There’s nothing like the feeling of seeing your work, work, Jenny Herrera says.
Herrera’s first project out of college (civil engineering ‘16) was no small feat. Starting as a project engineer at The Weitz Company and now as a project manager, Herrera has been turning ideas into impacts for over seven years. And her favorite part? Seeing it all come together and work.
“It takes a while to get to the point where everything lines up and we hit that stride, but we get there,” Herrera says. “And getting there is probably one of the best moments for each project, seeing it all fall into place.”
From zoomed-in details to big picture management
Herrera’s first project at Weitz was the Hilton Des Moines Downtown Hotel on the corner of Park St. and 5th Ave., right next door to the new Weitz headquarters. As a project engineer, her role honed in every detail of the exterior envelope of Hilton.
As she has built her career and navigated roles from project engineer to project manager, Herrera has learned how to engineer projects from a zoomed-in, area-specific focus to big picture management. As a project manager, Herrera touches every part of the plan and her primary focus is now on costs and scheduling for the overall project.
“I can still remember very specific details on the exterior envelope of Hilton, because as a project engineer you know the details of your topic,” Herrera said. “Now, as a project manager, you start to oversee more things and you kind of lose that zoomed in focus – you have to pull back a little bit and start looking at the overall schedule.”
Herrera is building a team of makers and doers as a project manager, thriving as a problem solver. And every project has one big idea to solve – the schedule. If you manage the schedule just right, everything falls right into place, Herrera says.
“Everything I do as a project manager is problem solving,” Herrera said. “But my favorite part of problem solving is the schedule.
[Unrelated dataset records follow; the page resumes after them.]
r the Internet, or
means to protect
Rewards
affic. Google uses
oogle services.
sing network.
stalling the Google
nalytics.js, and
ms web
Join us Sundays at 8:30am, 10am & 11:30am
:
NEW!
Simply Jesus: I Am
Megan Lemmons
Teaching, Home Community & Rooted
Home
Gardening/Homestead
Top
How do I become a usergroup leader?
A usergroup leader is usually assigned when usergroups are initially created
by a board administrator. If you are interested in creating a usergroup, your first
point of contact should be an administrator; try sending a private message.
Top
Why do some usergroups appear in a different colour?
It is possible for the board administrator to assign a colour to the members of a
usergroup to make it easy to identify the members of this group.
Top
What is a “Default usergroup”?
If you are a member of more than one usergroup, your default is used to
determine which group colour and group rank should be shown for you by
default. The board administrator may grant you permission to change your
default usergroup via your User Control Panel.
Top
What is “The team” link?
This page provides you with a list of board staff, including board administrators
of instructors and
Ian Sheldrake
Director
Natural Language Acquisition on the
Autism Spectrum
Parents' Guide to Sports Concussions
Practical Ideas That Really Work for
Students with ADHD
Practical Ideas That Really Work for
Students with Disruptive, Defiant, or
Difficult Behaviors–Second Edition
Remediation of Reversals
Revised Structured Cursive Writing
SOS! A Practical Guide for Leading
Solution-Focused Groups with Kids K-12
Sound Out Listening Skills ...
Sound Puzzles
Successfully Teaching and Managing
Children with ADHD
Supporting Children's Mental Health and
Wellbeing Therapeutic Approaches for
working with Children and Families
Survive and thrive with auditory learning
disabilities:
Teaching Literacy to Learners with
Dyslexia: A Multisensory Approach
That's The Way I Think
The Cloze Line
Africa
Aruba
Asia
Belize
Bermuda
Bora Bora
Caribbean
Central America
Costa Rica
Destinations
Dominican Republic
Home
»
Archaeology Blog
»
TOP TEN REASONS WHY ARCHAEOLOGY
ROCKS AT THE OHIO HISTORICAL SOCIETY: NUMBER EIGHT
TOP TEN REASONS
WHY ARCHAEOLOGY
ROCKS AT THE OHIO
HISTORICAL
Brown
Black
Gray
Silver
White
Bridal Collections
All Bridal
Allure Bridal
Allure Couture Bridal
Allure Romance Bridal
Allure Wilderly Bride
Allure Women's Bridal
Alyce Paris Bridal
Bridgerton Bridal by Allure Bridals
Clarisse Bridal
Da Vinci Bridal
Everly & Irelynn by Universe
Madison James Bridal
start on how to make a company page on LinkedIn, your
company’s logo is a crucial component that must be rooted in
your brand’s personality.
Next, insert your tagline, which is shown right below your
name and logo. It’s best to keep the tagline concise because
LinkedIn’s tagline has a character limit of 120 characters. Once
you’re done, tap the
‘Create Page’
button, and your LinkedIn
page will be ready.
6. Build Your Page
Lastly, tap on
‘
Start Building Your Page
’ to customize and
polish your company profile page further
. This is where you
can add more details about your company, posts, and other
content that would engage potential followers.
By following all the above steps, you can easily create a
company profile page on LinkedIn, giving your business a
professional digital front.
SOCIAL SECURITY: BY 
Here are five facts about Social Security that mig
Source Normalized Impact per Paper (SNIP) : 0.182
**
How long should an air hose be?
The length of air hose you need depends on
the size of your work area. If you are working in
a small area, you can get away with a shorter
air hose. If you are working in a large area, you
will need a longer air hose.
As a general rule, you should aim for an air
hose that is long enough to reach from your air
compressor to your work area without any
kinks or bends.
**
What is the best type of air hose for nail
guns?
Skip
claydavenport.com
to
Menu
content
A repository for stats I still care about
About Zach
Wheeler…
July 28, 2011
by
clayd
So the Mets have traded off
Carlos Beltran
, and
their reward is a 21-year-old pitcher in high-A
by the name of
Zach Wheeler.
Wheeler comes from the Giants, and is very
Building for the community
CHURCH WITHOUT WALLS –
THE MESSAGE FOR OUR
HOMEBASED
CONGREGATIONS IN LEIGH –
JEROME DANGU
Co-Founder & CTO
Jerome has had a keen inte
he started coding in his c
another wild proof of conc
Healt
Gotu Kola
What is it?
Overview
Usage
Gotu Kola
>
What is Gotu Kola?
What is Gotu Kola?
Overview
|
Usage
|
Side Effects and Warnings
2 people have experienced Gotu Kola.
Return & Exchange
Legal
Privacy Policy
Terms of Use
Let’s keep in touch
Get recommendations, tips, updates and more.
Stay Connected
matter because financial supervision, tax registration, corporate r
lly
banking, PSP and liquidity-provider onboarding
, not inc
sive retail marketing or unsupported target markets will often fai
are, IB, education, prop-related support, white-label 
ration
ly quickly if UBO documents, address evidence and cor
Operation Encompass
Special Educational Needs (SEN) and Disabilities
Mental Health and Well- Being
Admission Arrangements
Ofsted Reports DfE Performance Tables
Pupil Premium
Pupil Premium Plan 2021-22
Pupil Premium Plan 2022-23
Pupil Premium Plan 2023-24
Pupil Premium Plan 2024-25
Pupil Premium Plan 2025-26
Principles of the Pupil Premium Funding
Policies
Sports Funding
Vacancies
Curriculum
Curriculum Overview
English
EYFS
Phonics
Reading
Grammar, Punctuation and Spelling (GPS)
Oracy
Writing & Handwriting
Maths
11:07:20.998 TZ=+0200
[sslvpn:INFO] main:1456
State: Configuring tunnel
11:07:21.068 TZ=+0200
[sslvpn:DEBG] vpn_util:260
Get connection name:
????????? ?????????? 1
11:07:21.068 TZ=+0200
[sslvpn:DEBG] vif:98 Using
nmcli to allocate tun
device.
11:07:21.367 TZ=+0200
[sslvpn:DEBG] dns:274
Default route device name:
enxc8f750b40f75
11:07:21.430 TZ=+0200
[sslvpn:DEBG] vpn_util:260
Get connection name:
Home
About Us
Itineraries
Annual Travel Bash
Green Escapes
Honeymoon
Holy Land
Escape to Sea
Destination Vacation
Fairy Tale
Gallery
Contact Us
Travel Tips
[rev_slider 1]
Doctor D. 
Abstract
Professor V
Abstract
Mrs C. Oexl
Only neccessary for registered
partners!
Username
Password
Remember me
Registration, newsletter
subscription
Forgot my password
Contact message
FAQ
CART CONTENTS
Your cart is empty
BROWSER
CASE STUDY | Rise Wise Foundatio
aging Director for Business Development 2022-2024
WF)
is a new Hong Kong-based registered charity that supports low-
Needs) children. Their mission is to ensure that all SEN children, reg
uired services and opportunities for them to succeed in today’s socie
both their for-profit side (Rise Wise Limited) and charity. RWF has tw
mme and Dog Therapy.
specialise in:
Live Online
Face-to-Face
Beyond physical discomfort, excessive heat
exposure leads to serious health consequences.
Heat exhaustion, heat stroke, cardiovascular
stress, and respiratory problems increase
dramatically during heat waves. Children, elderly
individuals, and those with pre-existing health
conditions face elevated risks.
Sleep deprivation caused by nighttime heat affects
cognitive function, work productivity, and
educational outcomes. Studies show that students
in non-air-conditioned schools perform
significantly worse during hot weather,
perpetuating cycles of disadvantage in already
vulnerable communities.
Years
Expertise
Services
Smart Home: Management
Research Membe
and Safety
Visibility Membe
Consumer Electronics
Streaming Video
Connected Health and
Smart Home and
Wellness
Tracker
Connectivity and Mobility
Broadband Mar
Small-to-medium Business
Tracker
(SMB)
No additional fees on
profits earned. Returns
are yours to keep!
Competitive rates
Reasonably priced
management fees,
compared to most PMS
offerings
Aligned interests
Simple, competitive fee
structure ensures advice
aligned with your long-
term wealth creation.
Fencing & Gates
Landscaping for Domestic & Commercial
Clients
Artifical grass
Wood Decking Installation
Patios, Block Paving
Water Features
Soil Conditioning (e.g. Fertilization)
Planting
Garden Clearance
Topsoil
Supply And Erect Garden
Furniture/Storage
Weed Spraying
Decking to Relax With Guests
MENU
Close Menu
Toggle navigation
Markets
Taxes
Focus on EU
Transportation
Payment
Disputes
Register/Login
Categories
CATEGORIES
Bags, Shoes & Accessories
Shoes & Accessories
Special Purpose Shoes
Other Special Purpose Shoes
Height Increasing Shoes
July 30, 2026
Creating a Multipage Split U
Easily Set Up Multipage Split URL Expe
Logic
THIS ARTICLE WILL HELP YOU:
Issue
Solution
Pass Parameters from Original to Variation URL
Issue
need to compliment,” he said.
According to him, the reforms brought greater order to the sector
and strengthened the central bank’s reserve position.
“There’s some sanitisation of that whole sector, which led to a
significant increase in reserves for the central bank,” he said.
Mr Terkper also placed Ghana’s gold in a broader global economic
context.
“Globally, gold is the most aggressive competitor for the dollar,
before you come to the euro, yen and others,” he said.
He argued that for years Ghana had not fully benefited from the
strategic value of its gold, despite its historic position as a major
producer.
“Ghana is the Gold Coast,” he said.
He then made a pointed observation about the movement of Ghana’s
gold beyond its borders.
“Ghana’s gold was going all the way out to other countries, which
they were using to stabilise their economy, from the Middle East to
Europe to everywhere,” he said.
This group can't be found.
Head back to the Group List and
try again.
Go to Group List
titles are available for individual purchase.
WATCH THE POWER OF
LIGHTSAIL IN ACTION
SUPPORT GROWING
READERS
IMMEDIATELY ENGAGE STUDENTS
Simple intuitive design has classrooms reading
It’s kind of like playing a multidimensional game of Tetris. If you get everything lined up, it clicks and flows just right.”
Knowing you’re on the right track
Herrera recalls that the first time she truly felt like she was where she was supposed to be was at the tail end of her college education in capstone.
“The thing that made me really feel like I was on the right track in my career was the capstone project,” Herrera said. “That was the first time where it really felt like what I am doing now. You have a project, and a team of people to work with, and you all get to figure it out together.”
Being in that real-world environment of managing and executing a project is when everything clicked for Herrera.
“At first, it was terrifying having full management in capstone, and I spent a couple of weeks making mistakes and figuring it out,” Herrera said. “That was the first time I think I really felt that ‘I’ve got this’ feeling. And now I am in that environment where I can problem solve and know I’ve got this.”